Local device parameter extraction of a concentrator photovoltaic cell under solar spot illumination

Abstract

Focused sunlight can act as a localized source of excess minority carriers in a solar cell. Current signal generated by these carriers gives considerable information about the electrical properties of the cell's material. Point by point current–voltage data were measured for a back point-contact concentrator photovoltaic cell when illuminated by focused sunlight. Two numerical curve fitting procedures: a non-linear two-point interval division and particle swarm optimization algorithm were then applied to extract local parameters (i.e. as function of position) from the current–voltage data at each measurement point.

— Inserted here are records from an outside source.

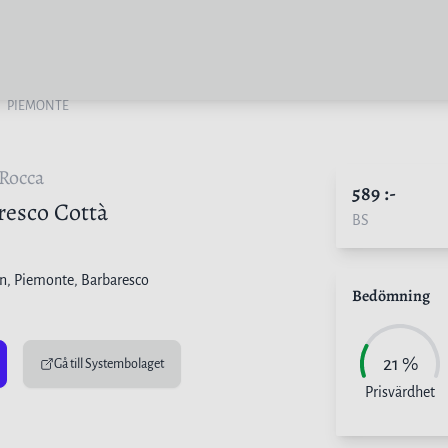
PIEMONTE
 Rocca
589
:-
resco Cottà
BS
en
, Piemonte, Barbaresco
Bedömning
21
%
Gå till Systembolaget
Prisvärdhet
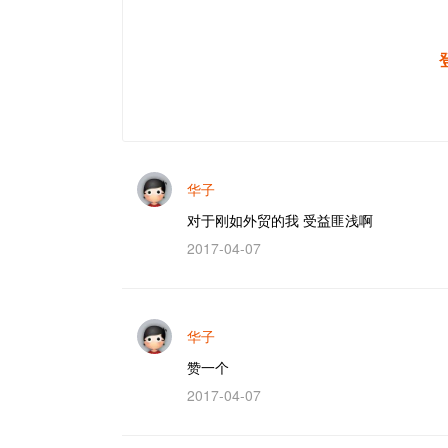
华子
对于刚如外贸的我 受益匪浅啊
2017-04-07
华子
赞一个
2017-04-07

Extracted parameters plotted yields relative spatial information about the electrical properties of a solar cell in a two or three dimensional mapping. The curve fitting routines applied to current–voltage data reveal that performance parameters: short circuit current, open circuit voltage, maximum power and fill factor show distinct variations in the vicinity of the observed current reducing feature. The relative values of the diode ideality factors, series resistance, shunt resistance and reverse saturation currents from both methods showed no significant measurable features that could be distinguished. This shows that the observed reduction in photo-induced current was due to severe recombination in the bulk or around the highly diffused point contacts and not the quality of the multiple p–n junctions of the cell. These approaches allow one to obtain a set of parameters at each local point on the cell which are reasonable and representative of the physical system.